It’s been over 100 years since two recognized leaders in the Tejano community were killed by law enforcement, but descendants of the victims reflect on that tragedy.
Walo Bazan never met his grandfather, Jesus, but Walo is well-aware of his tragic death on September 29, 1915.
“They didn’t do anything wrong. They only came to report a theft that they had stolen their horses, of course,” said Walo.
That report was made at a local Texas Ranger Camp by recognized Tejano community leaders, Jesus Bazan and his son-in-law, Antonio Longoria, after a horse robbery at their ranch.
“My great-grandfather and uncle were in a quandary.

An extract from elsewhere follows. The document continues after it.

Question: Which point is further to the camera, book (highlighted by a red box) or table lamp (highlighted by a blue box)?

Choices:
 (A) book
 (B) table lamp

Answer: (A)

They didn’t know whether they should report the stolen horses or not,” said Maria Teresa Brito. “And the reason they didn’t was because if they reported it, they could be seen as bandits.”
However, things took a turn once Bazan and Longoria left the camp.
“The Texas Rangers followed them [and] about 300 yards away from where they were, my grandfather and his son-in law saw their Motor-T coming so they moved to the side of the road,” said Walo.
“And that’s when they pulled to the side and shot them off their horses,” said Brito.
Three days later, Bazan and Longoria we’re finally properly buried where they were shot.
A landmark in San Manuel, which is located over 10 miles away from the burial site, was unveiled to the family this past November to honor the victims of the tragedy.